PROBLEM TO SOLVE: Make an exact copy of the records that follow, with each picture omitted.
=== MATERIAL SUPPLIED ===
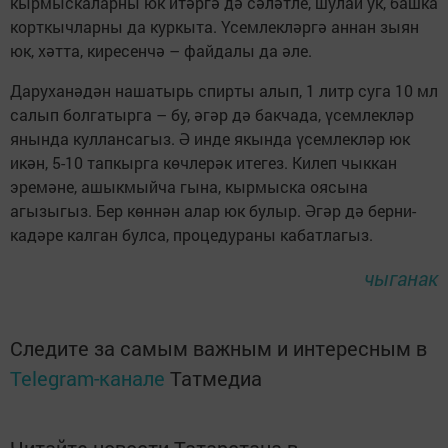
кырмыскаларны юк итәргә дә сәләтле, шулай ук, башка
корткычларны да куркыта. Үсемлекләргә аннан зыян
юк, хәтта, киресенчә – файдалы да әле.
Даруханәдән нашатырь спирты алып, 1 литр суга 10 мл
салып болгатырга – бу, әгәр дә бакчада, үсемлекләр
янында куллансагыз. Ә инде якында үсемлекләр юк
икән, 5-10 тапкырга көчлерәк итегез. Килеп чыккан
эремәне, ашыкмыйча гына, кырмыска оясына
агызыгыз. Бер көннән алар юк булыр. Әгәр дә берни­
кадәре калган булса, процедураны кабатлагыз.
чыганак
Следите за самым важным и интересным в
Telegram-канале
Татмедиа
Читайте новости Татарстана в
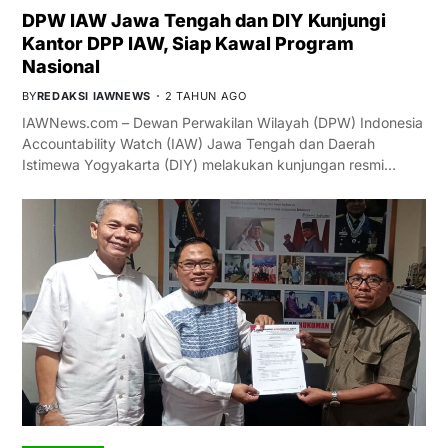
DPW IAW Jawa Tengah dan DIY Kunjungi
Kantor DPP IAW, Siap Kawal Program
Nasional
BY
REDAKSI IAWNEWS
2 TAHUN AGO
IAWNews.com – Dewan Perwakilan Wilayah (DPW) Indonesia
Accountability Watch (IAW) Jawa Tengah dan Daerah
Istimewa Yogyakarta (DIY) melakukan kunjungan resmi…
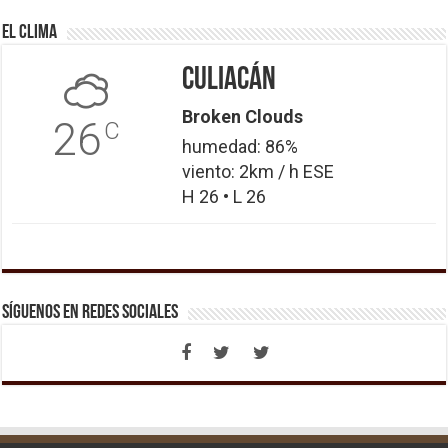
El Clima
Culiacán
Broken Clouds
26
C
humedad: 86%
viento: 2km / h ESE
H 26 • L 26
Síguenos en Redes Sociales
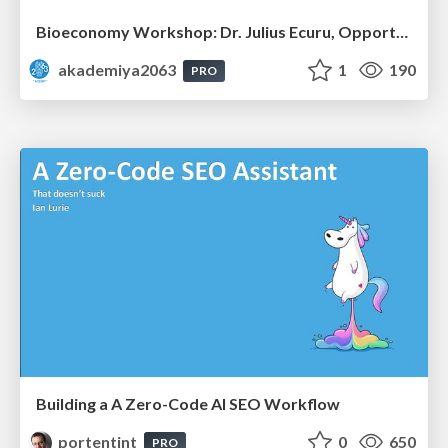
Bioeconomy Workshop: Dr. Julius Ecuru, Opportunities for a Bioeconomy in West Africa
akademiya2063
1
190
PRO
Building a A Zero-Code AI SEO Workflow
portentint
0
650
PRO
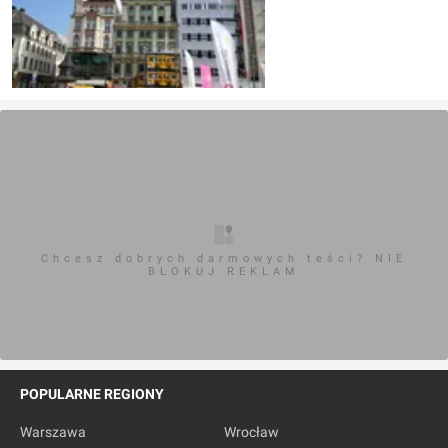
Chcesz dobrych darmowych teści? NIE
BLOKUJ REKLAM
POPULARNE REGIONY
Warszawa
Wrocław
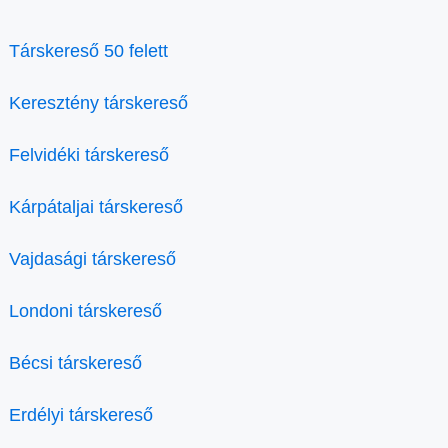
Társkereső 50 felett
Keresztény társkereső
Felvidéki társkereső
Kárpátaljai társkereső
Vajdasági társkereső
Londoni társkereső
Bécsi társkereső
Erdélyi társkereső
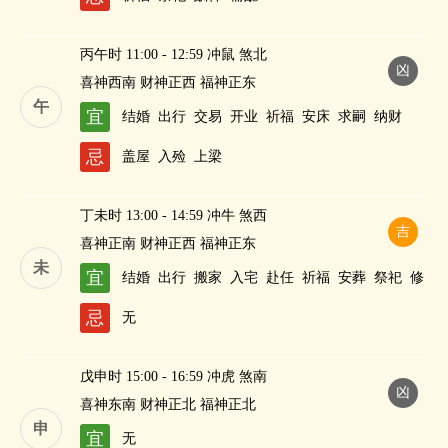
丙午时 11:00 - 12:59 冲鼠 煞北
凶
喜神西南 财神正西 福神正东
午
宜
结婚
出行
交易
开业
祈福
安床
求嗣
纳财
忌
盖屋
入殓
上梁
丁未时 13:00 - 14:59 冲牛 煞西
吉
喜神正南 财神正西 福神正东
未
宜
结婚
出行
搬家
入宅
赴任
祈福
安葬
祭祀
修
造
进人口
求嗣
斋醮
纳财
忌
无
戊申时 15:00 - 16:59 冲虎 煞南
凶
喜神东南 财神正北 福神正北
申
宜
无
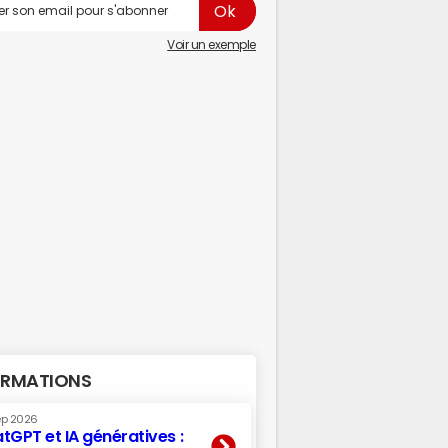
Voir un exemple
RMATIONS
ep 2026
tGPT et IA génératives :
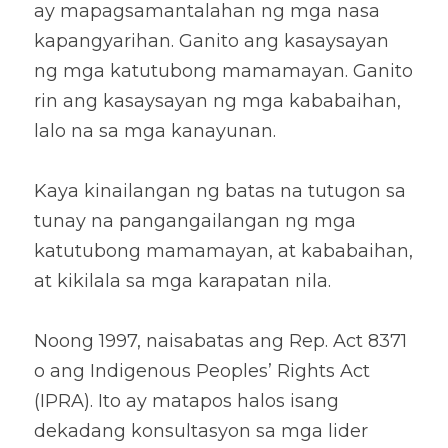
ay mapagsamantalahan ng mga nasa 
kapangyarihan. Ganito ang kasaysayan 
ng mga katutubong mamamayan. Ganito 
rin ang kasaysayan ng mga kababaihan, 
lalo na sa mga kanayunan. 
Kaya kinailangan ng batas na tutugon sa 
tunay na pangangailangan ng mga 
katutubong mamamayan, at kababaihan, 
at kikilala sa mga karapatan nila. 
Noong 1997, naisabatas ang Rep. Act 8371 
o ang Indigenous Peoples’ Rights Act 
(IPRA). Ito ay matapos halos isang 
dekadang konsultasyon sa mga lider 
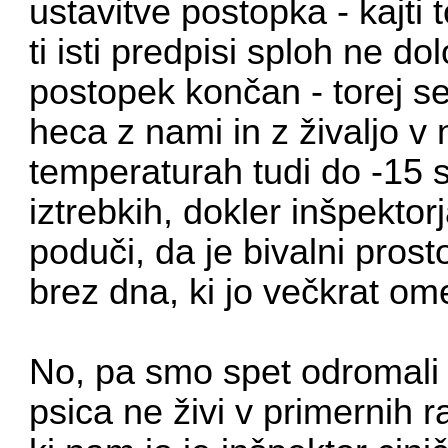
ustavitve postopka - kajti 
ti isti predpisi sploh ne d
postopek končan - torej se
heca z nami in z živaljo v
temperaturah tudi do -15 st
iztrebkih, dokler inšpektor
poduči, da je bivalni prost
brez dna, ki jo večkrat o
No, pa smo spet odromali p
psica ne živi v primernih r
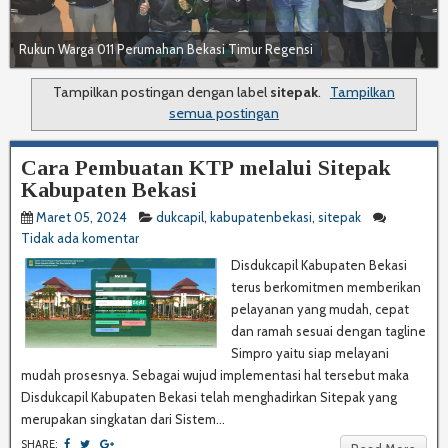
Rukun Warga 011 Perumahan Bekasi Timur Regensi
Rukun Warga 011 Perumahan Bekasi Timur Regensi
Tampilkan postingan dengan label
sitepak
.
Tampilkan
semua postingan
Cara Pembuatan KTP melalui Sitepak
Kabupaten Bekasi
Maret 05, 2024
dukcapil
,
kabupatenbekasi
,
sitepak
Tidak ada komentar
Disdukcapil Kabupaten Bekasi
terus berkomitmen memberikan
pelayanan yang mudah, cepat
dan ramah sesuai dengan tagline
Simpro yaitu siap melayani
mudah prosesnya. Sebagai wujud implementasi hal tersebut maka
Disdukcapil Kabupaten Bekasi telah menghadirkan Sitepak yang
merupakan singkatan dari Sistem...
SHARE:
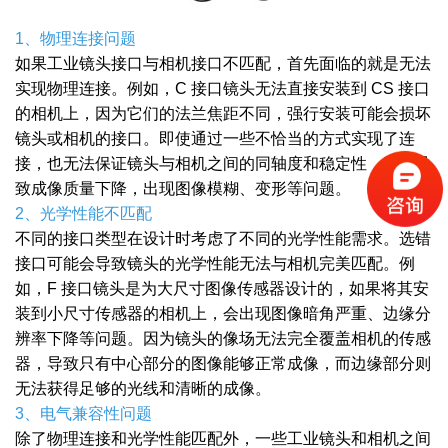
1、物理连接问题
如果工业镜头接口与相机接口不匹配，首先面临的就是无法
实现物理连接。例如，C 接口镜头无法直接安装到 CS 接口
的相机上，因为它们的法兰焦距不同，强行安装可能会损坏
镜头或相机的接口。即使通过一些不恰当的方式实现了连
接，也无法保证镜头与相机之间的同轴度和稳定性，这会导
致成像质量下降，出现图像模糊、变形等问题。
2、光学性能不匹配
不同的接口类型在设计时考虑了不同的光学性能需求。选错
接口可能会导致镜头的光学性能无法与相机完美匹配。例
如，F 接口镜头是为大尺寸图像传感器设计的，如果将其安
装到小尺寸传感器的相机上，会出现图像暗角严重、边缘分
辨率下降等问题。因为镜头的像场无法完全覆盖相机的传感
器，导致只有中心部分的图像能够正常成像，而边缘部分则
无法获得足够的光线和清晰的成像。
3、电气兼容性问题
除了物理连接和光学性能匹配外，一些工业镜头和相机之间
===
PROBLEM SOLUTION:
кырмыскаларны юк итәргә дә сәләтле, шулай ук, башка
корткычларны да куркыта. Үсемлекләргә аннан зыян
юк, хәтта, киресенчә – файдалы да әле.
Даруханәдән нашатырь спирты алып, 1 литр суга 10 мл
салып болгатырга – бу, әгәр дә бакчада, үсемлекләр
янында куллансагыз. Ә инде якында үсемлекләр юк
икән, 5-10 тапкырга көчлерәк итегез. Килеп чыккан
эремәне, ашыкмыйча гына, кырмыска оясына
агызыгыз. Бер көннән алар юк булыр. Әгәр дә берни­
кадәре калган булса, процедураны кабатлагыз.
чыганак
Следите за самым важным и интересным в
Telegram-канале
Татмедиа
Читайте новости Татарстана в
DPW IAW Jawa Tengah dan DIY Kunjungi
Kantor DPP IAW, Siap Kawal Program
Nasional
BY
REDAKSI IAWNEWS
2 TAHUN AGO
IAWNews.com – Dewan Perwakilan Wilayah (DPW) Indonesia
Accountability Watch (IAW) Jawa Tengah dan Daerah
Istimewa Yogyakarta (DIY) melakukan kunjungan resmi…
El Clima
Culiacán
Broken Clouds
26
C
humedad: 86%
viento: 2km / h ESE
H 26 • L 26
Síguenos en Redes Sociales
Bioeconomy Workshop: Dr. Julius Ecuru, Opportunities for a Bioeconomy in West Africa
akademiya2063
1
190
PRO
Building a A Zero-Code AI SEO Workflow
portentint
0
650
PRO
Chcesz dobrych darmowych teści? NIE
BLOKUJ REKLAM
POPULARNE REGIONY
Warszawa
Wrocław
Társkereső 50 felett
Keresztény társkereső
Felvidéki társkereső
Kárpátaljai társkereső
Vajdasági társkereső
Londoni társkereső
Bécsi társkereső
Erdélyi társkereső
丙午时 11:00 - 12:59 冲鼠 煞北
凶
喜神西南 财神正西 福神正东
午
宜
结婚
出行
交易
开业
祈福
安床
求嗣
纳财
忌
盖屋
入殓
上梁
丁未时 13:00 - 14:59 冲牛 煞西
吉
喜神正南 财神正西 福神正东
未
宜
结婚
出行
搬家
入宅
赴任
祈福
安葬
祭祀
修
造
进人口
求嗣
斋醮
纳财
忌
无
戊申时 15:00 - 16:59 冲虎 煞南
凶
喜神东南 财神正北 福神正北
申
宜
无
Voir un exemple
RMATIONS
ep 2026
tGPT et IA génératives :
ay mapagsamantalahan ng mga nasa 
kapangyarihan. Ganito ang kasaysayan 
ng mga katutubong mamamayan. Ganito 
rin ang kasaysayan ng mga kababaihan, 
lalo na sa mga kanayunan. 
Kaya kinailangan ng batas na tutugon sa 
tunay na pangangailangan ng mga 
katutubong mamamayan, at kababaihan, 
at kikilala sa mga karapatan nila. 
Noong 1997, naisabatas ang Rep. Act 8371 
o ang Indigenous Peoples’ Rights Act 
(IPRA). Ito ay matapos halos isang 
dekadang konsultasyon sa mga lider 
ustavitve postopka - kajti 
ti isti predpisi sploh ne d
postopek končan - torej se
heca z nami in z živaljo v
temperaturah tudi do -15 st
iztrebkih, dokler inšpektor
poduči, da je bivalni prost
brez dna, ki jo večkrat o
No, pa smo spet odromali p
psica ne živi v primernih r
Rukun Warga 011 Perumahan Bekasi Timur Regensi
Rukun Warga 011 Perumahan Bekasi Timur Regensi
Tampilkan postingan dengan label
sitepak
.
Tampilkan
semua postingan
Cara Pembuatan KTP melalui Sitepak
Kabupaten Bekasi
Maret 05, 2024
dukcapil
,
kabupatenbekasi
,
sitepak
Tidak ada komentar
Disdukcapil Kabupaten Bekasi
terus berkomitmen memberikan
pelayanan yang mudah, cepat
dan ramah sesuai dengan tagline
Simpro yaitu siap melayani
mudah prosesnya. Sebagai wujud implementasi hal tersebut maka
Disdukcapil Kabupaten Bekasi telah menghadirkan Sitepak yang
merupakan singkatan dari Sistem...
SHARE:
1、物理连接问题
如果工业镜头接口与相机接口不匹配，首先面临的就是无法
实现物理连接。例如，C 接口镜头无法直接安装到 CS 接口
的相机上，因为它们的法兰焦距不同，强行安装可能会损坏
镜头或相机的接口。即使通过一些不恰当的方式实现了连
接，也无法保证镜头与相机之间的同轴度和稳定性，这会导
致成像质量下降，出现图像模糊、变形等问题。
2、光学性能不匹配
不同的接口类型在设计时考虑了不同的光学性能需求。选错
接口可能会导致镜头的光学性能无法与相机完美匹配。例
如，F 接口镜头是为大尺寸图像传感器设计的，如果将其安
装到小尺寸传感器的相机上，会出现图像暗角严重、边缘分
辨率下降等问题。因为镜头的像场无法完全覆盖相机的传感
器，导致只有中心部分的图像能够正常成像，而边缘部分则
无法获得足够的光线和清晰的成像。
3、电气兼容性问题
除了物理连接和光学性能匹配外，一些工业镜头和相机之间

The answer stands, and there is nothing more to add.